“You will not think me hard-hearted and ungrateful if I say that we must wait a little yet before we meet. I want to be more fit to see you than I am now. I want to put Frank further away from me, and to bring you nearer still. Are these good reasons? I don’t know—don’t ask me for reasons. Take the kiss I have put for you here, where the little circle is drawn on the paper; and let that bring us together for the present till I write again. Good-by, my love. My heart is true to you, Norah, but I dare not see you yet.
“MAGDALEN.”
X.
From Magdalen to Miss Garth.
“MY DEAR MISS GARTH—I have been long in answering your letter; but you know what has happened, and you will forgive me.
“All that I have to say may be said in a few words. You may depend on my never making the general Sense of Propriety my enemy again: I am getting knowledge enough of the world to make it my accomplice next time. Norah will never leave another situation on my account—my life as a public performer is at an end. It was harmless enough, God knows—I may live, and so may you, to mourn the day when I parted from it—but I shall never return to it again. It has left me, as Frank has left me, as all my better thoughts have left me except my thoughts of Norah.
“Enough of myself! Shall I tell you some news to brighten this dull letter? Mr. Michael Vanstone is dead, and Mr. Noel Vanstone has succeeded to the possession of my fortune and Norah’s. He is quite worthy of his inheritance. In his father’s place, he would have ruined us as his father did.
“I have no more to say that you would care to know. Don’t be distressed about me. I am trying to recover my spirits—I am trying to forget the poor deluded girl who was foolish enough to be fond of Frank in the old days at Combe-Raven. Sometimes a pang comes which tells me the girl won’t be forgotten—but not often.

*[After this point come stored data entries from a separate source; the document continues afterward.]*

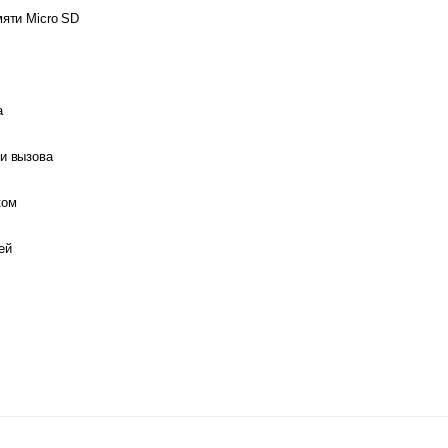
мяти Micro SD
а
и вызова
ком
ей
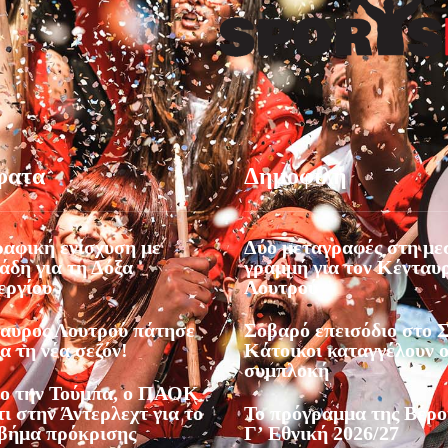
φατα
Δημοφιλή
αφική ενίσχυση με
Δύο μεταγραφές στη με
άδη για τη Δόξα
γραμμή για τον Κένταυ
εργίου
Λουτρού
αυρος Λουτρού πάτησε
Σοβαρό επεισόδιο στο Σ
ια τη νέα σεζόν!
Κάτοικοι καταγγέλουν 
συμπλοκή
ο την Τούμπα, ο ΠΑΟΚ
ι στην Άντερλεχτ για το
Το πρόγραμμα της Βέρο
βήμα πρόκρισης
Γ’ Εθνική 2026/27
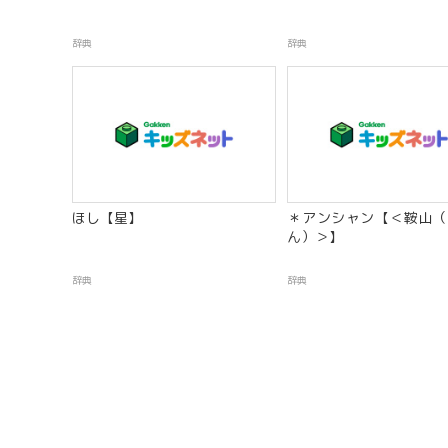
辞典
辞典
ほし【星】
＊アンシャン【＜鞍山（
ん）＞】
辞典
辞典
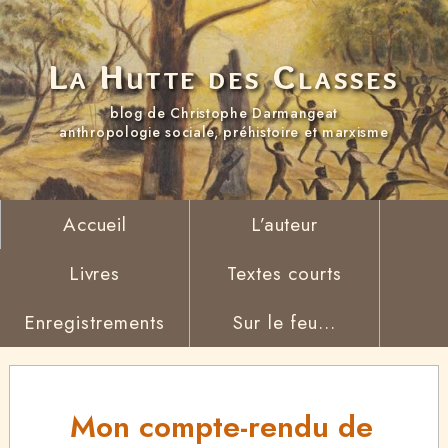
La Hutte des Classes
blog de Christophe Darmangeat
anthropologie sociale, préhistoire et marxisme
Accueil
L’auteur
Livres
Textes courts
Enregistrements
Sur le feu...
Mon compte-rendu de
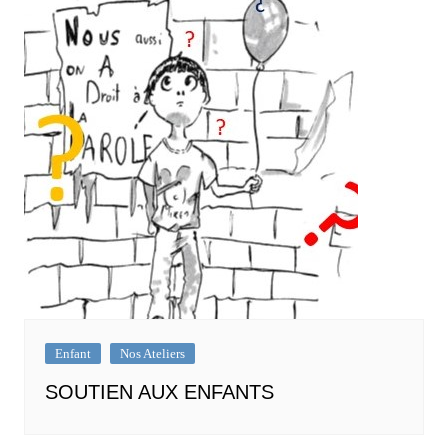
Enfant
Nos Ateliers
SOUTIEN AUX ENFANTS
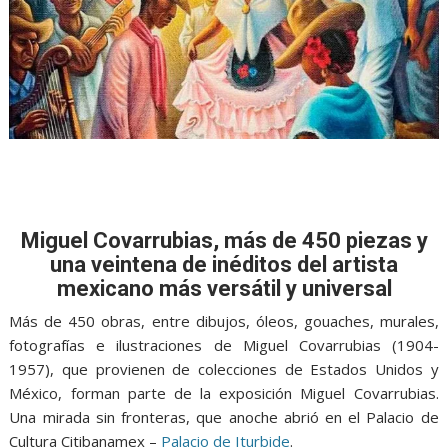
Miguel Covarrubias, más de 450 piezas y
una veintena de inéditos del artista
mexicano más versátil y universal
Más de 450 obras, entre dibujos, óleos, gouaches, murales,
fotografías e ilustraciones de Miguel Covarrubias (1904-
1957), que provienen de colecciones de Estados Unidos y
México, forman parte de la exposición Miguel Covarrubias.
Una mirada sin fronteras, que anoche abrió en el Palacio de
Cultura Citibanamex –
Palacio de Iturbide
.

“It was very kind of you, when you wrote to such a lost creature as I am, to sign yourself—always my friend. ‘Always’ is a bold word, my dear old governess! I wonder whether you will ever want to recall it? It will make no difference if you do, in the gratitude I shall always feel for the trouble you took with me when I was a little girl. I have ill repaid that trouble—ill repaid your kindness to me in after life. I ask your pardon and your pity. The best thing you can do for both of us is to forget me. Affectionately yours,
“MAGDALEN.”
“P.S.—I open the envelope to add one line. For God’s sake, don’t show this letter to Norah!”
XI.
From Magdalen to Captain Wragge.
“Vauxhall Walk, July 17th.
“If I am not mistaken, it was arranged that I should write to you at Birmingham as soon as I felt myself composed enough to think of the future. My mind is settled at last, and I am now able to accept the services which you have so unreservedly offered to me.